"It's what he cared for more than anything," Henry cried. "It's got to be beautiful."
"I'll be here to-morrow then," said Spencer, gathered his papers together and went.
Henry walked round, touching the backs of the books with his hand. He had known that this would be. There was no surprise here. But that he would never see Sir Charles again nor hear his odd, dry, ironical voice, nor see his long nose raise itself across the table—that was strange. That was indeed incredible. His mind wandered back to that day when Duncombe had first looked at the letters and then, when Henry was expecting curses, had blessed him instead. That indeed had been a crisis in his life—a crisis like the elopement of Katherine with Philip, the outbreak of the War, the meeting with Christina—one of the great steps of the ladder of life.
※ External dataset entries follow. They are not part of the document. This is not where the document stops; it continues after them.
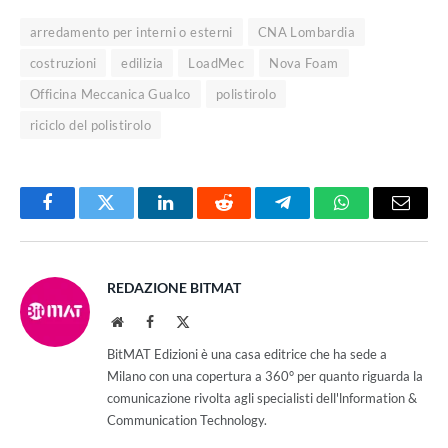
arredamento per interni o esterni
CNA Lombardia
costruzioni
edilizia
LoadMec
Nova Foam
Officina Meccanica Gualco
polistirolo
riciclo del polistirolo
Facebook
Twitter
LinkedIn
Reddit
Telegram
WhatsApp
Email
REDAZIONE BITMAT
Website
Facebook
X
(Twitter)
BitMAT Edizioni è una casa editrice che ha sede a
Milano con una copertura a 360° per quanto riguarda la
comunicazione rivolta agli specialisti dell'lnformation &
Communication Technology.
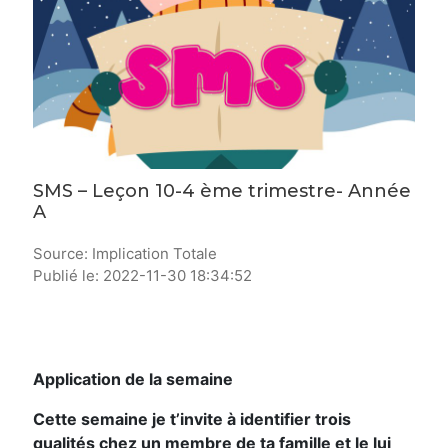
SMS – Leçon 10-4 ème trimestre- Année
A
Source: Implication Totale
Publié le: 2022-11-30 18:34:52
Application de la semaine
Cette semaine je t’invite à identifier trois
qualités chez un membre de ta famille et le lui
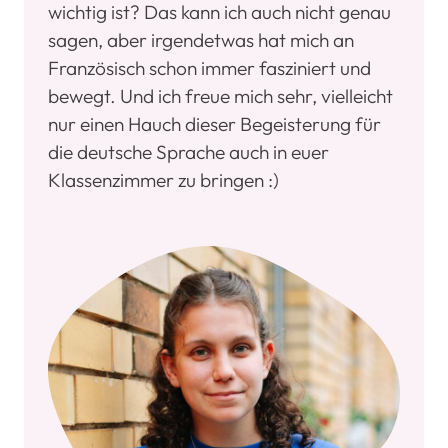
wichtig ist? Das kann ich auch nicht genau
sagen, aber irgendetwas hat mich an
Französisch schon immer fasziniert und
bewegt. Und ich freue mich sehr, vielleicht
nur einen Hauch dieser Begeisterung für
die deutsche Sprache auch in euer
Klassenzimmer zu bringen :)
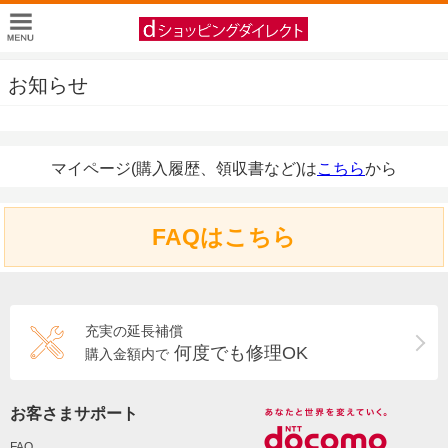
お知らせ
マイページ(購入履歴、領収書など)は
こちら
から
FAQはこちら
充実の延長補償
何度でも修理OK
購入金額内で
お客さまサポート
FAQ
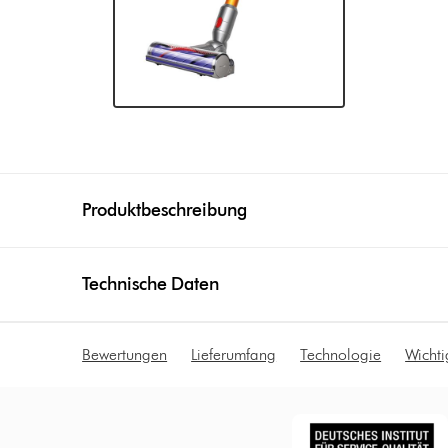
Produktbeschreibung
Technische Daten
Bewertungen
Lieferumfang
Technologie
Wicht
He felt now, as we all must feel when some one we love has gone, the burden of all the kindness undone, the courtesy unexpressed, the tenderness untended.
And then he comforted himself, still wandering, pressing with his hands the old leather backs and the faded gilding, with the thought that at least, out there at Duncombe, Sir Charles had loved him and had spoken out the things that were really in his heart, the things that he would not have said to any one for whom he had not cared. That last night in Duncombe, the candle lighting the old room, Sir Charles had kissed him as he might his own dearly loved son. And perhaps even now he had not gone very far away.
Henry climbed the little staircase into the gallery and moved into the dusky corners. He came to the place that he always loved best, where the old English novelists were, Bage and Mackenzie and absurd Clara Reeved and Mrs. Opie and Godwin.
He took out Barham Downs and turned over the leaves, repeating to himself the old artificial sentences, the redundant moralizing; the library closed about him, put its arms around him, and told him once again, as it had told him once before, that death is not the end and that friendship and love know no physical boundaries.
Hearing a step he looked up and saw below him Lady Bell-Hall. She raised her little pig-face to the gallery and then waited, a black doll, for him to come down to her.
When he was close to her she said very quietly: "My brother died under the operation."
"Yes, I have heard," Henry said.
She put out her hand and timidly touched him on the arm: "Every one matters now for whom he cared," she said. "And he cared for you very much. Only yesterday when I saw in the nursing-home he said how much he owed to you. He wanted us to be friends. I hope that we shall be."